Alle Register gezogen
Dafür, dass es mit seinem Ausbildungsplatz klappt, zog Jakob alle Register. Er setzte alles daran, aufzufallen, wählte ein Sakko im Zeitungspapiermuster, entschied sich für ein Tages-Make-up und reiste mit einer selbst designten A3-Bewerbungsmappe im Querformat an. Die beiden Ausbildungen, Jakobs Auftreten, sein Sinn für Humor und seine offene, direkte Art haben Chefmaskenbildner Wolfgang Weber überzeugt. Jakob hatte sich gegen 103 Mitbewerber durchgesetzt.
Am 1. September 2021 ging’s dann gleich richtig los. Jakobs erste Aufgabe war es, eine Montur zu nähen – etwas, das er vorher noch nie gemacht hatte. „Bei diesem ersten Schritt bei der Herstellung einer Perücke handelt es sich um ein Netz, in das Echthaar geknüpft wird“, erklärt der junge Mann. Danach knüpfte er einen Oberlippenbart. „Drei Tage habe ich daran gesessen“, erinnert er sich. Der Bart hatte seinen „Auftritt“ in der Premiere von „Die glückliche Hand/Gianni Schicchi“. Außerdem schminkte Jakob zwei der Sänger für den Bühnenauftritt. „Meine Kolleginnen links und rechts warfen nur kurz einen Blick auf das Ergebnis und dann ging es für die Darsteller schon raus auf die Bühne. Dass ich als Anfänger gleich voll mitarbeiten und solche verantwortungsvollen Sachen machen durfte, damit hatte ich nicht gerechnet“, sagt Jakob und freut sich über die Vorschusslorbeeren.
Ein Gespür für den Gemütszustand
Maskenbildner haben mit vielen unterschiedlichen Menschen zu tun. Während des Kreierens einer Rolle setzen sie sich mit dem Regisseur, der Ausstatterin und dem Schauspieler auseinander. Immer wieder müssen Kompromisse gefunden werden.

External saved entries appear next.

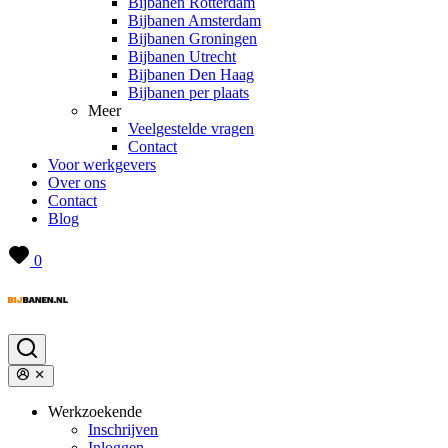
Bijbanen Rotterdam
Bijbanen Amsterdam
Bijbanen Groningen
Bijbanen Utrecht
Bijbanen Den Haag
Bijbanen per plaats
Meer
Veelgestelde vragen
Contact
Voor werkgevers
Over ons
Contact
Blog
0
Werkzoekende
Inschrijven
Inloggen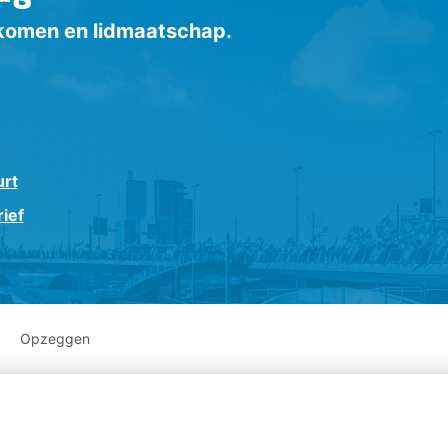
inkomen en lidmaatschap.
urt
ief
Opzeggen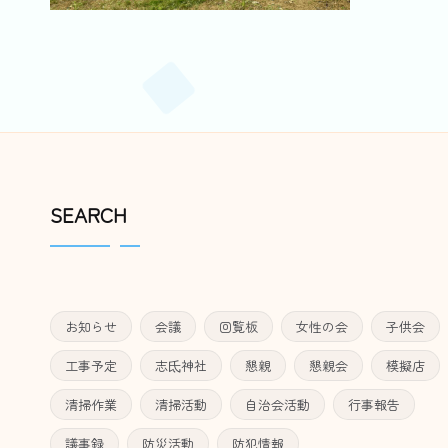
SEARCH
お知らせ
会議
回覧板
女性の会
子供会
工事予定
志氐神社
懇親
懇親会
模擬店
清掃作業
清掃活動
自治会活動
行事報告
議事録
防災活動
防犯情報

In der „Maske“, dem Raum, in dem die Darsteller geschminkt und frisiert werden, braucht Jakob, der aktuell für die Oper arbeitet, ein Gespür für den jeweiligen Gemütszustand des Sängers. „Kann man entspannt quatschen oder ist es angesagt, lieber zu schweigen und zügig zu arbeiten?“ Etwa, einem Sänger ein Gesicht zu geben, indem man es einschattiert, also manche Partien aufhellt und damit hervorhebt und andere abdunkelt. Das nennt man „Markant-Schminke“, erklärt der 26-Jährige. „Wenn man das Gefühl hat, es ist zu viel Make-up, dann ist es für die Theaterbühne gerade richtig“, weiß Jakob, und taucht den Pinsel in die Tiegel und Töpfe.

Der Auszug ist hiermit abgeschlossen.